Release Notes

Changelog

The latest updates and improvements to Optimux.

v0.3.40

2026-06-11

Login brute-force protection on the agent

Repeated failed authentication attempts against the monitoring agent now trigger an automatic, escalating temporary block, and connection bursts are rate limited. Legitimate access recovers on its own.

TLS 1.3 only

The agent now accepts only TLS 1.3 connections, dropping older protocol versions entirely.

Tighter permission rules

The agent's built-in permission rules were narrowed further, with an extra deny layer on top of the existing allow-list. Defense in depth, no change in what the agent can do for you.

Latest Go toolchain

Rebuilt on the newest Go release to clear three recently published standard-library CVEs affecting TLS and certificate handling.

CVE scans on large servers

Application CVE scans get much more time to finish on heavily loaded hosts - shared servers with hundreds of sites no longer risk cut-off scans and incomplete results.

v0.3.39

2026-05-29

Application CVE scanning

Dependency-level vulnerability scanning from your app lock files - npm, Composer (PHP), PyPI (Python), yarn, pnpm, and bun - matched against OSV.dev, alongside the existing OS package CVE scan.

Project-scoped read-only access

Grant a teammate read-only access to specific projects without organization membership - they see only what you share, and can never make changes.

Deeper DNS scanning

DNS scan now also covers CAA records, nameserver validation, TTL analysis, MX reachability, SPF lookup counting, and record-change detection.

Agent hardening

Agent rebuilt on the latest Go toolchain to clear standard-library CVEs, plus firewall-aware exposed-port detection to cut false positives.

v0.3.32

2026-04-06

Disk I/O utilization monitoring

Full threshold pipeline for Disk I/O - notice, warning, critical levels with chart screenshots in alert notifications.

Stripe billing integration

Self-service subscription checkout, plan upgrades/downgrades, add-on management, and invoice history.

Client dashboard

Full client portal with profile management, billing, plan control, 2FA security, and GDPR data export.

v0.3.20

2025-11-10

DNS security scanning

SPF, DMARC, DKIM validation, RBL checking, CAA records, NS validation, and record change detection.

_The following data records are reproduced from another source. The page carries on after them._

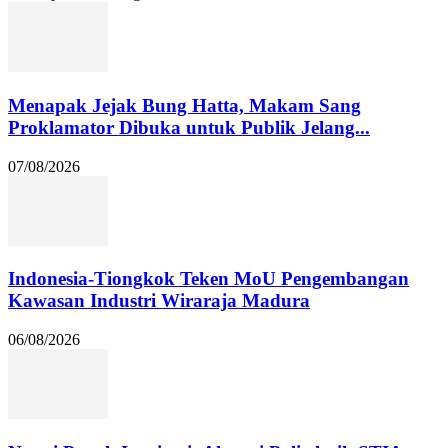
Menapak Jejak Bung Hatta, Makam Sang
Proklamator Dibuka untuk Publik Jelang...
07/08/2026
Indonesia-Tiongkok Teken MoU Pengembangan
Kawasan Industri Wiraraja Madura
06/08/2026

5-channel alert notifications

Email, Slack, Telegram, Discord, and Webhook notifications with escalation schedules and per-project templates.

Threat detection

Fast-path detection of reverse shells, crypto miners, suspicious processes, and C2 connections.

v0.3.4

2025-01-15

AlmaLinux & Rocky Linux support

Full support for AlmaLinux, Rocky Linux, RHEL, CentOS, Oracle Linux, Amazon Linux, and Fedora.

Enhanced integrity checks

SHA-256 hash verification for security configuration files on startup.

Port monitoring

TCP/UDP port monitoring with banner grabbing and 112 known ports database.